Feedback from Miller-Jensen’s group, in turn, is used to further develop Fan’s device.
“It’s a mutual scientific exchange,” says Fan. “It’s a way of developing a tool by testing the device on cells. Sometimes we’ll see something weird and then analyze the data in depth, and realize we need to take out a protein or replace it, improving the device. So that’s a mutually beneficial process, I think.”
This is a critical element of modeling efforts in systems biology, as Levchenko sees it.
“The most interesting times are the times where we see that a model doesn’t work, doesn’t give us a correct prediction,” he says. “That’s an opportunity for us to learn how these systems work, because there’s clearly something we don’t yet understand — something we haven’t taken into account. Frequently it’s just the telltale sign that we can find something new and different, and that’s a great thing for us.”
This kind of research calls for a wide range of expertise. In addition to the aforementioned SEAS researchers, key faculty at the Institute include Farren Isaacs, assistant professor of molecular, cellular, and developmental biology; Gunter Wagner, the Alison Richard Professor of Ecology and Evolutionary Biology; Murat Acar, assistant professor of molecular, cellular, and developmental biology and of physics; and Jesse Rinehart, assistant professor of cellular and molecular physiology.

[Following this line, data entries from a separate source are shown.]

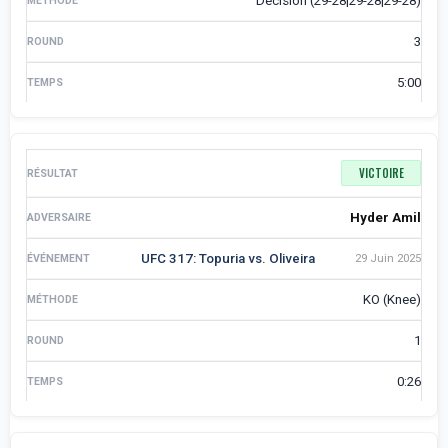
Décision (29-28|29-28|29-28)
3
5:00
VICTOIRE
Hyder Amil
UFC 317: Topuria vs. Oliveira
29 Juin 2025
KO (Knee)
1
0:26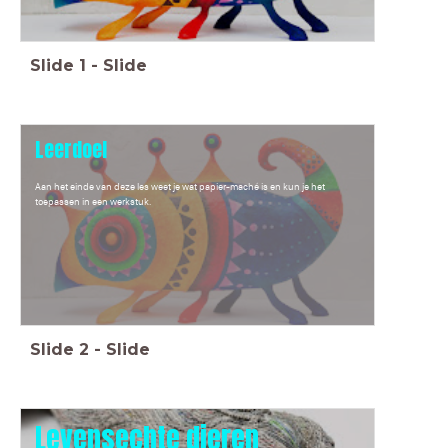
Slide
1
-
Slide
Leerdoel
Aan het einde van deze les weet je wat papier-maché is en kun je het
toepassen in een werkstuk.
Slide
2
-
Slide
Levensechte dieren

Together, the researchers’ efforts have wide-ranging translational applications. In diabetes, for example, multiple types of cells are involved, including pancreas and liver cells. Many studies focus solely on the pancreas, guaranteeing from the start that they will never get a full picture of the system. Similarly, cell signaling is critical in the development of cancer; when signaling is interrupted or altered, cells can begin multiplying wildly, leading to the development of tumors. This has become an important focus of the Institute, particularly for aggressive types of cancer cells, and complements the cutting-edge cancer initiatives currently led by Joseph Schlessinger at the Cancer Biology Institute at Yale’s West Campus.
Given the current state of systems biology, it’s natural that SEAS research would relate to work being done at the Systems Biology Institute, and Levchenko sees it as an expected evolution.
“For a very long time, biology was just cataloging parts science,” says Levchenko. “Cells are very complicated; let’s take this protein, categorize this protein, take another protein, categorize that protein, and so on. That was an important, necessary step in the development of our new approaches to biology.
“Systems biology now is a step beyond that,” he says. “It’s thinking about how parts interact with each other — very much an engineering approach, because in engineering — yes parts are important — but how do we build something that performs as we want? How do we understand something that’s been built before?”
“It’s exceptionally easy for a systems biologist to talk to an engineer,” says Levchenko, “because we share the appreciation for the importance of complexity for proper function. It’s a synergy of philosophy; it’s a synergy of techniques.”